=== Source data ===
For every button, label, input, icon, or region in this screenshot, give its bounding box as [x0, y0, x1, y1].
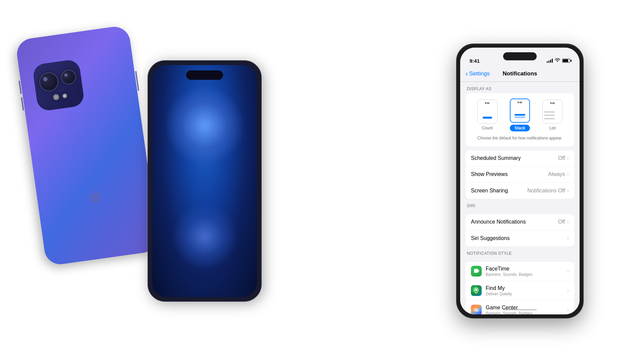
front-power-button: [261, 115, 262, 138]
siri-suggestions-row[interactable]: Siri Suggestions ›: [466, 230, 574, 246]
findmy-name: Find My: [486, 285, 567, 291]
screen-orb-top: [164, 85, 245, 166]
siri-suggestions-chevron: ›: [567, 235, 569, 241]
display-option-stack[interactable]: 9:41 Stack: [510, 99, 530, 131]
nav-bar[interactable]: ‹ Settings Notifications: [460, 66, 580, 82]
show-previews-label: Show Previews: [471, 171, 548, 177]
phones-left-group: [34, 20, 262, 342]
camera-lens-main: [38, 71, 60, 93]
findmy-chevron: ›: [567, 288, 569, 294]
settings-screen: 9:41: [460, 48, 580, 314]
display-option-count[interactable]: 9:41 Count: [477, 100, 497, 130]
announce-notifications-label: Announce Notifications: [471, 219, 558, 225]
facetime-sub: Banners, Sounds, Badges: [486, 272, 567, 277]
list-icon: 9:41: [542, 100, 562, 124]
nav-back-button[interactable]: ‹ Settings: [466, 70, 490, 77]
front-vol-up: [148, 108, 148, 123]
app-notification-group: FaceTime Banners, Sounds, Badges ›: [466, 262, 574, 314]
siri-settings-group: Announce Notifications Off › Siri Sugges…: [466, 214, 574, 246]
siri-section-label: SIRI: [460, 199, 580, 210]
nav-back-label[interactable]: Settings: [469, 70, 490, 77]
phone-back: [15, 25, 160, 266]
settings-dynamic-island: [503, 52, 537, 60]
signal-bar-2: [548, 61, 549, 63]
list-row-1: [544, 111, 555, 113]
status-icons: [547, 58, 570, 64]
status-time: 9:41: [470, 58, 480, 64]
gamecenter-row[interactable]: Game Center Banners, Sounds, Badges ›: [466, 301, 574, 314]
display-as-section-label: DISPLAY AS: [460, 82, 580, 93]
stack-rect-2: [515, 116, 525, 118]
findmy-icon: [471, 285, 482, 296]
dynamic-island-front: [186, 70, 223, 80]
svg-point-5: [477, 310, 478, 310]
screen-sharing-value: Notifications Off: [527, 188, 565, 194]
screen-orb-bottom: [171, 203, 238, 270]
camera-sensor: [62, 93, 67, 99]
svg-point-0: [475, 289, 477, 291]
facetime-row[interactable]: FaceTime Banners, Sounds, Badges ›: [466, 262, 574, 281]
facetime-chevron: ›: [567, 268, 569, 274]
scheduled-summary-value: Off: [558, 155, 565, 161]
announce-notifications-value: Off: [558, 219, 565, 225]
svg-point-3: [475, 309, 475, 310]
count-time: 9:41: [485, 102, 490, 104]
front-vol-down: [148, 126, 148, 141]
findmy-info: Find My Deliver Quietly: [486, 285, 567, 296]
gamecenter-chevron: ›: [567, 307, 569, 313]
list-label: List: [549, 126, 556, 130]
camera-flash: [53, 94, 59, 101]
findmy-row[interactable]: Find My Deliver Quietly ›: [466, 281, 574, 301]
facetime-name: FaceTime: [486, 266, 567, 272]
stack-time: 9:41: [518, 101, 522, 104]
list-time: 9:41: [550, 102, 555, 104]
gamecenter-icon: [471, 305, 482, 314]
count-label: Count: [482, 126, 493, 130]
wifi-icon: [555, 58, 560, 64]
phone-settings: 9:41: [456, 44, 584, 318]
list-row-3: [544, 118, 555, 119]
stack-pill: Stack: [510, 125, 530, 131]
volume-down-button: [21, 97, 24, 111]
signal-bar-4: [552, 59, 553, 63]
apple-logo-back: [87, 187, 102, 206]
settings-content: DISPLAY AS 9:41 Count: [460, 82, 580, 314]
display-as-container: 9:41 Count 9:41: [466, 93, 574, 146]
gamecenter-sub: Banners, Sounds, Badges: [486, 311, 567, 314]
battery-icon: [562, 59, 570, 63]
svg-point-4: [475, 310, 476, 311]
announce-notifications-chevron: ›: [567, 219, 569, 225]
findmy-sub: Deliver Quietly: [486, 292, 567, 296]
camera-lens-ultra: [60, 68, 77, 86]
signal-bar-1: [547, 61, 548, 63]
camera-module: [32, 59, 85, 112]
notification-style-section-label: NOTIFICATION STYLE: [460, 246, 580, 258]
power-button: [135, 71, 139, 91]
phone-front: [148, 60, 262, 302]
stack-rect-1: [515, 114, 525, 116]
scheduled-summary-chevron: ›: [567, 155, 569, 161]
stack-icon: 9:41: [510, 99, 530, 123]
scheduled-summary-row[interactable]: Scheduled Summary Off ›: [466, 150, 574, 167]
count-rect: [483, 117, 492, 119]
home-indicator: [503, 309, 537, 310]
signal-icon: [547, 59, 553, 63]
announce-notifications-row[interactable]: Announce Notifications Off ›: [466, 214, 574, 230]
facetime-info: FaceTime Banners, Sounds, Badges: [486, 266, 567, 277]
scene: 9:41: [0, 0, 644, 362]
show-previews-value: Always: [548, 171, 565, 177]
screen-sharing-chevron: ›: [567, 188, 569, 194]
screen-sharing-row[interactable]: Screen Sharing Notifications Off ›: [466, 183, 574, 199]
nav-title: Notifications: [503, 70, 537, 77]
show-previews-row[interactable]: Show Previews Always ›: [466, 167, 574, 183]
volume-up-button: [18, 80, 22, 94]
back-chevron-icon: ‹: [466, 70, 468, 77]
siri-suggestions-label: Siri Suggestions: [471, 235, 567, 241]
display-as-options: 9:41 Count 9:41: [471, 99, 569, 131]
facetime-icon: [471, 266, 482, 277]
signal-bar-3: [550, 60, 551, 63]
scheduled-summary-label: Scheduled Summary: [471, 155, 558, 161]
phone-screen: [152, 65, 257, 297]
main-settings-group: Scheduled Summary Off › Show Previews Al…: [466, 150, 574, 199]
display-option-list[interactable]: 9:41 List: [542, 100, 562, 130]
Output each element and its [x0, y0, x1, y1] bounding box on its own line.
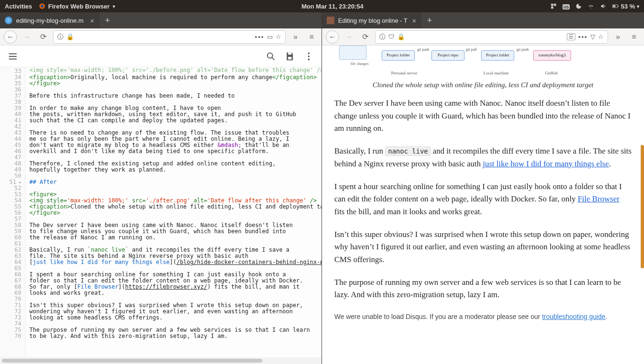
pocket-icon[interactable]: ▽ [590, 33, 595, 40]
overflow-icon[interactable]: » [612, 31, 624, 43]
code-content[interactable]: <img style='max-width: 100%;' src='./bef… [26, 67, 322, 357]
diagram-box: Project folder [382, 50, 415, 61]
code-line[interactable]: <figcaption>Originally, local machine is… [29, 74, 322, 81]
forward-button: → [343, 31, 355, 43]
text: Basically, I run [334, 146, 385, 155]
svg-rect-4 [551, 7, 553, 9]
diagram-box: tommyku/blog3 [533, 50, 571, 61]
diagram-label: GitHub [545, 70, 558, 77]
code-line[interactable]: ## After [29, 179, 322, 185]
tracking-shield-icon[interactable]: 🛡 [388, 33, 394, 40]
info-icon[interactable]: ⓘ [379, 33, 385, 41]
new-tab-button[interactable]: + [99, 12, 116, 28]
back-button[interactable]: ← [4, 30, 17, 44]
tab-strip: editing-my-blog-online.m × + [0, 12, 322, 28]
diagram-edge-label: git pull [466, 47, 477, 53]
code-line[interactable]: <img style='max-width: 100%;' src='./bef… [29, 67, 322, 73]
wifi-icon[interactable] [588, 3, 594, 9]
close-icon[interactable]: × [412, 17, 416, 24]
kebab-menu-icon[interactable] [303, 50, 315, 63]
paragraph: I spent a hour searching online for some… [334, 181, 632, 218]
horizontal-scrollbar[interactable] [0, 357, 322, 364]
hamburger-menu-icon[interactable]: ≡ [305, 31, 318, 43]
url-bar[interactable]: ⓘ 🛡 🔒 ☰ ••• ▽ ☆ [375, 30, 608, 44]
code-line[interactable]: such that the CI can compile and deploy … [29, 118, 322, 124]
line-number: 76 [0, 333, 21, 339]
tab-title: editing-my-blog-online.m [16, 17, 86, 24]
code-line[interactable]: Before this infrastructure change has be… [29, 93, 322, 99]
app-menu[interactable]: Firefox Web Browser ▾ [39, 3, 115, 10]
new-tab-button[interactable]: + [421, 12, 438, 28]
link-troubleshooting[interactable]: troubleshooting guide [542, 313, 606, 320]
code-line[interactable]: </figure> [29, 81, 322, 87]
firefox-icon [39, 3, 45, 9]
save-icon[interactable] [284, 50, 296, 63]
svg-point-13 [308, 58, 310, 60]
browser-tab[interactable]: editing-my-blog-online.m × [0, 12, 99, 28]
code-line[interactable]: hopefully together they work as planned. [29, 167, 322, 173]
paragraph: Isn’t this super obvious? I was surprise… [334, 228, 632, 266]
code-line[interactable]: </figure> [29, 210, 322, 216]
hamburger-icon[interactable] [7, 50, 19, 63]
code-editor[interactable]: 3334353637383940414243444546474849505152… [0, 67, 322, 357]
hamburger-menu-icon[interactable]: ≡ [628, 31, 640, 43]
code-line[interactable]: overkill and I don't like my data being … [29, 148, 322, 155]
lock-icon: 🔒 [397, 33, 405, 40]
browser-tab[interactable]: Editing my blog online - T × [322, 12, 421, 28]
diagram-label: file changes [350, 61, 368, 67]
code-line[interactable]: looking at some headless CMS offerings. [29, 315, 322, 321]
left-browser-window: editing-my-blog-online.m × + ← → ⟳ ⓘ 🔒 •… [0, 12, 322, 364]
overflow-icon[interactable]: » [289, 31, 302, 43]
url-bar[interactable]: ⓘ 🔒 ••• ▭ ☆ [53, 30, 286, 44]
text: . [606, 313, 608, 320]
chevron-down-icon: ▾ [637, 4, 639, 9]
back-button[interactable]: ← [326, 30, 339, 44]
code-line[interactable]: to be lazy. And with this zero-migration… [29, 333, 322, 339]
gnome-topbar: Activities Firefox Web Browser ▾ Mon Mar… [0, 0, 644, 12]
code-line[interactable]: <figcaption>Cloned the whole setup with … [29, 204, 322, 210]
info-icon[interactable]: ⓘ [57, 33, 63, 41]
paragraph: The Dev server I have been using came wi… [334, 97, 632, 135]
code-line[interactable] [29, 173, 322, 179]
search-icon[interactable] [265, 50, 277, 63]
lock-icon: 🔒 [66, 33, 74, 40]
reader-mode-icon[interactable]: ▭ [267, 33, 273, 40]
night-icon[interactable] [575, 3, 582, 9]
code-line[interactable]: looks and works great. [29, 290, 322, 296]
volume-icon[interactable] [600, 3, 607, 9]
bookmark-star-icon[interactable]: ☆ [598, 33, 604, 40]
diagram-edge-label: git push [517, 47, 529, 53]
editor-toolbar [0, 46, 322, 67]
diagram-image: file changes Project folder git push Pro… [339, 46, 627, 77]
unknown-indicator-icon[interactable] [550, 3, 557, 9]
reader-mode-icon[interactable]: ☰ [567, 33, 575, 40]
tab-strip: Editing my blog online - T × + [322, 12, 644, 28]
reload-button[interactable]: ⟳ [37, 31, 49, 43]
page-action-icon[interactable]: ••• [578, 33, 588, 40]
browser-toolbar: ← → ⟳ ⓘ 🛡 🔒 ☰ ••• ▽ ☆ » ≡ [322, 28, 644, 46]
activities-button[interactable]: Activities [5, 3, 32, 10]
favicon-icon [327, 17, 334, 24]
link-file-browser[interactable]: File Browser [578, 194, 619, 203]
page-viewport[interactable]: file changes Project folder git push Pro… [322, 46, 644, 364]
code-line[interactable] [29, 185, 322, 191]
favicon-icon [5, 17, 12, 24]
inline-code: nanoc live [385, 146, 430, 156]
close-icon[interactable]: × [90, 17, 94, 24]
svg-rect-9 [288, 52, 291, 55]
bookmark-star-icon[interactable]: ☆ [276, 33, 281, 40]
tab-title: Editing my blog online - T [338, 17, 408, 24]
scrollbar-thumb[interactable] [641, 145, 644, 268]
page-action-icon[interactable]: ••• [255, 33, 264, 40]
battery-indicator[interactable]: 53 % ▾ [612, 3, 639, 10]
paragraph: Basically, I run nanoc live and it recom… [334, 145, 632, 170]
code-line[interactable]: the release of Nanoc I am running on. [29, 235, 322, 241]
reload-button[interactable]: ⟳ [359, 31, 371, 43]
browser-toolbar: ← → ⟳ ⓘ 🔒 ••• ▭ ☆ » ≡ [0, 28, 322, 46]
code-line[interactable]: [just like how I did for many things els… [29, 259, 322, 265]
scrollbar-thumb[interactable] [2, 359, 262, 363]
clock[interactable]: Mon Mar 11, 23:20:54 [115, 3, 550, 10]
vertical-scrollbar[interactable] [641, 46, 644, 364]
keyboard-layout-indicator[interactable]: us [563, 3, 570, 10]
link-just-like[interactable]: just like how I did for many things else [483, 159, 608, 168]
===
Activity: Lines containing "status" in the records above: how many are there? Give only the number.

Expected answer: 2